Questo in effetti è quanto sembra profilarsi dai recenti tentativi tradottisi in iniziative simboliche in cui la memoria finisce per sottomettersi alla ragion di Stato, lasciando intatto l’inestricabile groviglio delle identità postcoloniali e dei loro traumi.  Uno fra tutti il progetto promosso da Emmanuel Macron nel 2020 per la messa a punto di una memoria condivisa sulla colonizzazione francese in Algeria, che, lungi dall’aver posto le basi per un lavoro comune, non ha potuto impedire il reiterarsi delle frizioni tra i due paesi e gli atteggiamenti ambigui del presidente francese nel riconoscere il popolo algerino come interlocutore.  

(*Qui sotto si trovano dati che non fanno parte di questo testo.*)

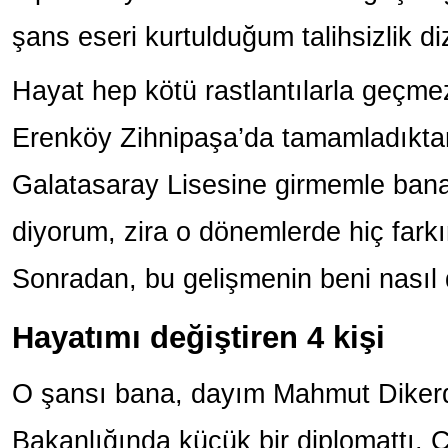
şans eseri kurtulduğum talihsizlik di
Hayat hep kötü rastlantılarla geçmez 
Erenköy Zihnipaşa’da tamamladıkta
Galatasaray Lisesine girmemle ban
diyorum, zira o dönemlerde hiç far
Sonradan, bu gelişmenin beni nasıl d
Hayatımı değiştiren 4 kişi
O şansı bana, dayım Mahmut Dikerde
Bakanlığında küçük bir diplomattı.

Ben diverso è il dare voce alle esperienze soggettive ritessute all’interno di un legame collettivo, ovvero generare possibilità di riappropriazione di sé a partire dal trauma attraverso la parola, la giustizia e le diverse forme di produzione artistica che diano vita a una ricostruzione dei ricordi cancellati, in cui il lavoro di storici e storiche è facilitato dalle istituzioni e trova spazio nel dibattito della società civile. Il superamento del trauma si dà in quelle forme di “catarsi collettiva” prodotte dai soggetti stessi in una dimensione sociale, che restituiscono lo spossessamento operato dal colonialismo. “Reinventare le proprie alienazioni per sperare di liberarsene meglio” è quanto auspica Lazali, nel solco dell’idea fanoniana della liberazione del Nero in quanto uomo, ovvero libertà e possibilità, soggetto non solo reazionale rispetto alla violenza, ma azionale, fonte di reinvenzioni del pensiero e della politica.